## TO DO
Lines holding the word "relacionados" are the ones to copy from the data below.

(Source data)
━━━━━━━━━━━━━━━━

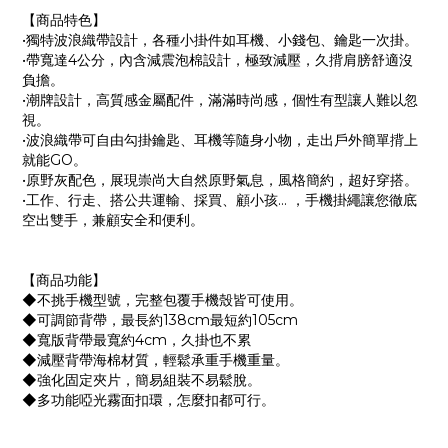
【商品特色】
•獨特波浪織帶設計，各種小掛件如耳機、小錢包、鑰匙一次掛。
•帶寬達4公分，內含減震泡棉設計，極致減壓，久揹肩膀舒適沒
負擔。
•潮牌設計，高質感金屬配件，滿滿時尚感，個性有型讓人難以忽
視。
•波浪織帶可自由勾掛鑰匙、耳機等隨身小物，走出戶外簡單揹上
就能GO。
•原野灰配色，展現崇尚大自然原野氣息，風格簡約，超好穿搭。
•工作、行走、搭公共運輸、採買、顧小孩... ，手機掛繩讓您徹底
空出雙手，兼顧安全和便利。
【商品功能】
◆不挑手機型號，完整包覆手機殼皆可使用。
◆可調節背帶，最長約138cm最短約105cm
◆寬版背帶最寬約4cm，久掛也不累
◆減壓背帶海棉材質，輕鬆承重手機重量。
◆強化固定夾片，簡易組裝不易鬆脫。
◆多功能啞光霧面扣環，怎麼扣都可行。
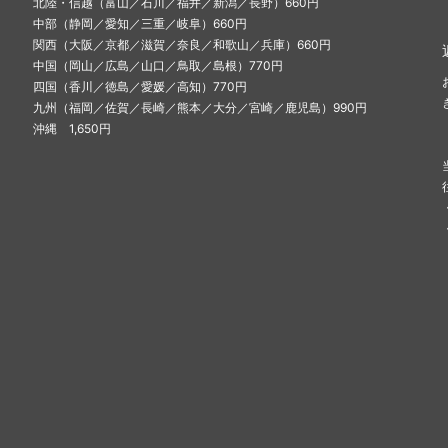
北陸・信越（富山／石川／福井／新潟／長野）660円
中部（静岡／愛知／三重／岐阜）660円
関西（大阪／京都／滋賀／奈良／和歌山／兵庫）660円
中国（岡山／広島／山口／鳥取／島根）770円
四国（香川／徳島／愛媛／高知）770円
九州（福岡／佐賀／長崎／熊本／大分／宮崎／鹿児島）990円
沖縄 1,650円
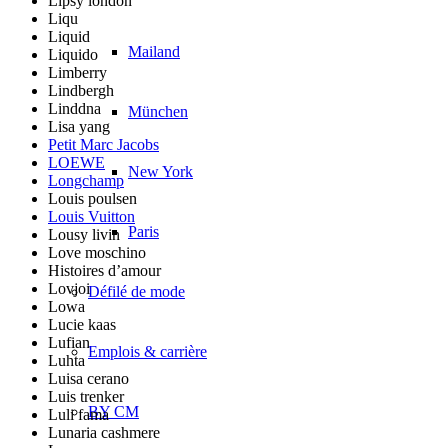
Lipsy london
Liqu
Liquid
Mailand
Liquido
Limberry
Lindbergh
Linddna
München
Lisa yang
Petit Marc Jacobs
LOEWE
New York
Longchamp
Louis poulsen
Louis Vuitton
Paris
Lousy livin
Love moschino
Histoires d’amour
Lovjoi
Défilé de mode
Lowa
Lucie kaas
Lufian
Emplois & carrière
Luhta
Luisa cerano
Luis trenker
BY CM
Luli fama
Lunaria cashmere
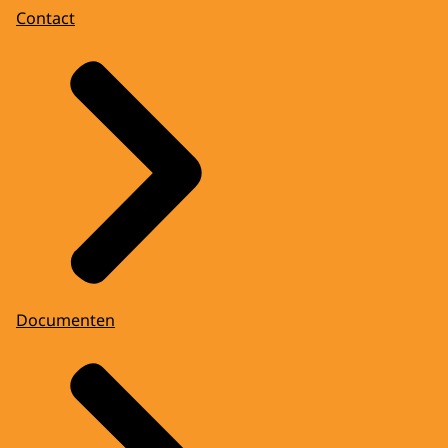
Contact
Documenten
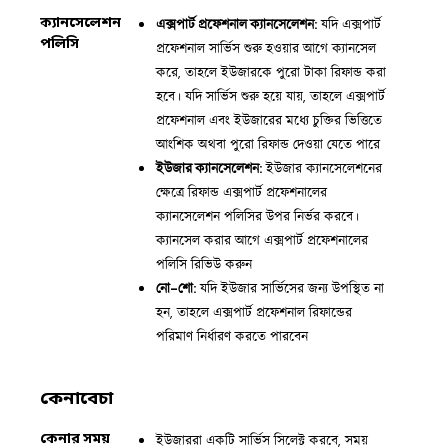
ক্যানসেলেশন
এক্সপার্ট প্রফেশনাল ক্যানসেলেশন:
যদি এক্সপার্ট
পলিসি
প্রফেশনাল সার্ভিস শুরু হওয়ার আগে ক্যানসেল
করে, তাহলে ইউজারকে পুরো টাকা রিফান্ড করা
হবে। যদি সার্ভিস শুরু হয়ে যায়, তাহলে এক্সপার্ট
প্রফেশনাল এবং ইউজারের মধ্যে চুক্তির ভিত্তিতে
আংশিক অথবা পুরো রিফান্ড দেওয়া যেতে পারে
ইউজার ক্যানসেলেশন:
ইউজার ক্যানসেলেশনের
ক্ষেত্রে রিফান্ড এক্সপার্ট প্রফেশনালের
ক্যানসেলেশন পলিসির উপর নির্ভর করবে।
ক্যানসেল করার আগে এক্সপার্ট প্রফেশনালের
পলিসি রিভিউ করুন
নো-শো:
যদি ইউজার সার্ভিসের জন্য উপস্থিত না
হন, তাহলে এক্সপার্ট প্রফেশনাল রিফান্ডের
পরিমাণ নির্ধারণ করতে পারবেন
কেনাবেচা
কেনার সময়
ইউজাররা একটি সার্ভিস সিলেক্ট করবে, সময়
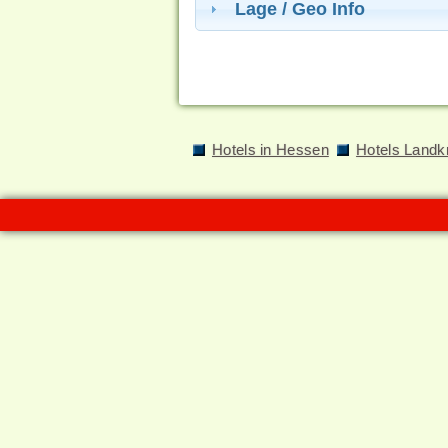
Lage / Geo Info
Hotels in Hessen
Hotels Landk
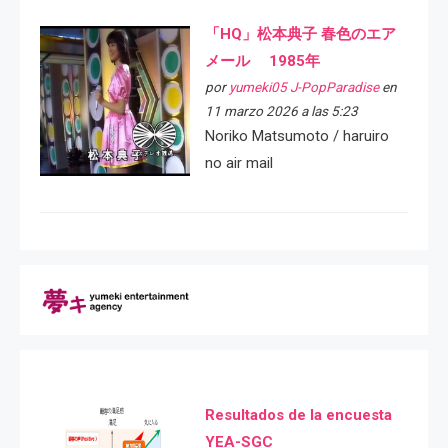
「HQ」松本典子 春色のエア
メール 1985年
por
yumeki05 J-PopParadise
en
11 marzo 2026 a las 5:23
Noriko Matsumoto / haruiro
no air mail
Resultados de la encuesta
YEA-SGC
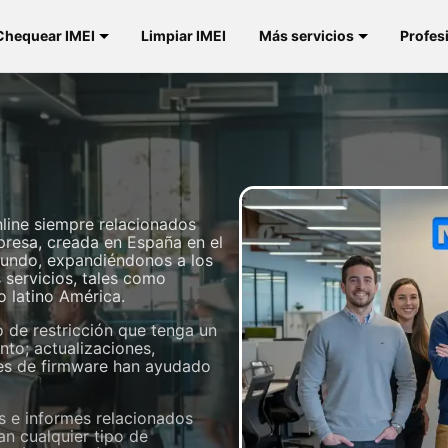
Chequear IMEI
Limpiar IMEI
Más servicios
Profes
line siempre relacionados
mpresa, creada en España en el
mundo, expandiéndonos a los
 servicios, tales como
o latino América.
o de restricción que tenga un
nto; actualizaciones,
nes de firmware han ayudado
 e informes relacionados
an cualquier tipo de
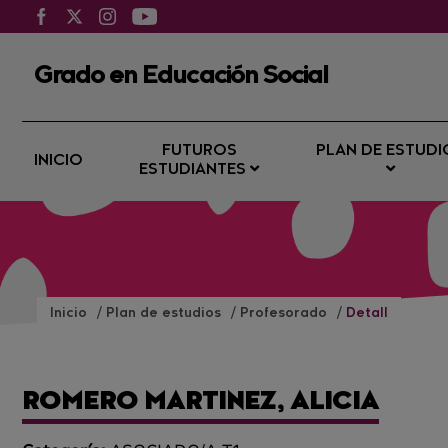
Grado en Educación Social
FUTUROS
PLAN DE ESTUDI
INICIO
ESTUDIANTES
Inicio
Plan de estudios
Profesorado
Detall
ROMERO MARTINEZ, ALICIA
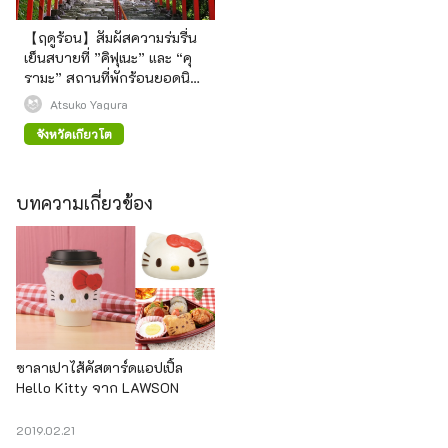
【ฤดูร้อน】สัมผัสความร่มรื่น
เย็นสบายที่ ”คิฟุเนะ” และ “คุ
รามะ” สถานที่พักร้อนยอดนิยม
ของเกียวโต
Atsuko Yagura
จังหวัดเกียวโต
บทความเกี่ยวข้อง
ซาลาเปาไส้คัสตาร์ดแอปเปิ้ล
Hello Kitty จาก LAWSON
2019.02.21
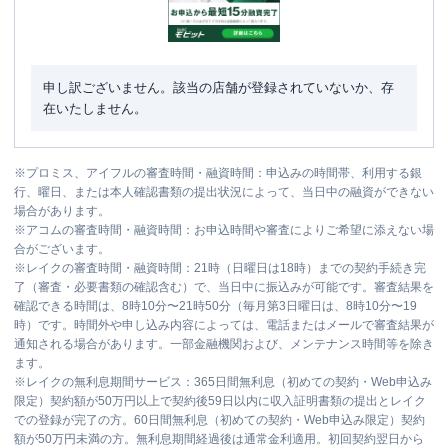
申し訳ございません。該当の店舗が登録されていないか、存
在いたしません。
※
プロミス、アイフルの審査時間・融資時間：申込みの時間帯、利用する銀
行、曜日、または本人確認書類の提出状況によって、当日中の融資ができない
場合があります。
※
アコムの審査時間・融資時間：お申込時間や審査によりご希望に添えない場
合がございます。
※
レイクの審査時間・融資時間：21時（日曜日は18時）までの契約手続き完
了（審査・必要書類の確認含む）で、当日中に振込みが可能です。審査結果を
確認できる時間は、8時10分〜21時50分（毎月第3日曜日は、8時10分〜19
時）です。時間外や申し込み内容によっては、電話またはメールで審査結果が
通知される場合があります。一部金融機関および、メンテナンス時間等を除き
ます。
※
レイクの無利息期間サービス：365日間無利息（初めての契約・Web申込み
限定）契約額が50万円以上で契約後59日以内に収入証明書類の提出とレイク
での登録が完了の方。60日間無利息（初めての契約・Web申込み限定）契約
額が50万円未満の方。無利息期間経過後は通常金利適用。初回契約翌日から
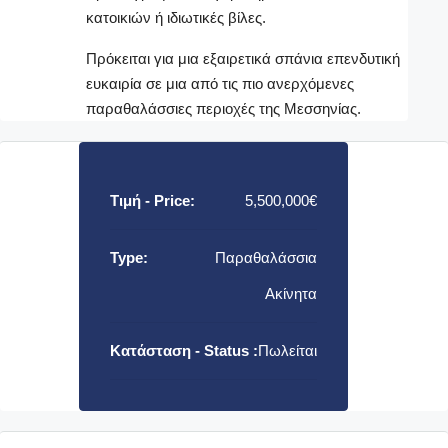
κατοικιών ή ιδιωτικές βίλες.
Πρόκειται για μια εξαιρετικά σπάνια επενδυτική
ευκαιρία σε μια από τις πιο ανερχόμενες
παραθαλάσσιες περιοχές της Μεσσηνίας.
Τιμή - Price:
5,500,000€
Type:
Παραθαλάσσια
Ακίνητα
Κατάσταση - Status :
Πωλείται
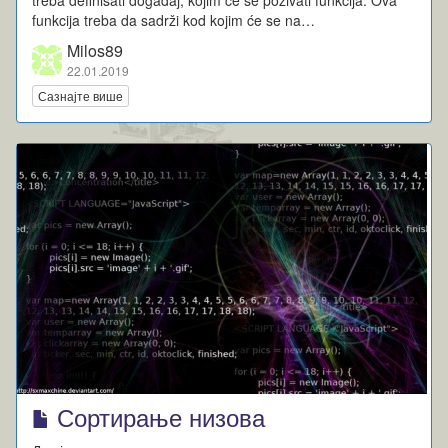
funkcija treba da sadrži kod kojim će se na…
Milos89
22.01.2019
Сазнајте више
Сортирање низова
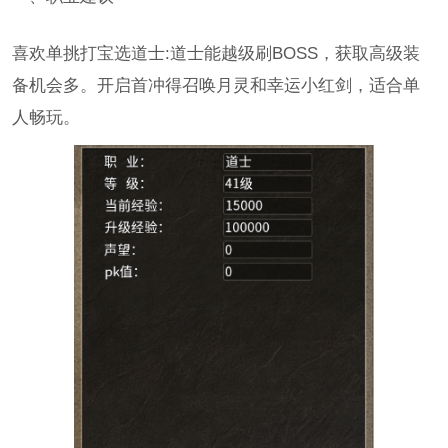
喜欢单挑打宝选道士:道士能越级刷BOSS，获取高级装
备机会多。开启首冲得召唤月灵和幸运小红剑，适合单
人畅玩。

━━━━━━━━━━━━━━━━

## WRITTEN ANSWER
line siempre relacionados
 e informes relacionados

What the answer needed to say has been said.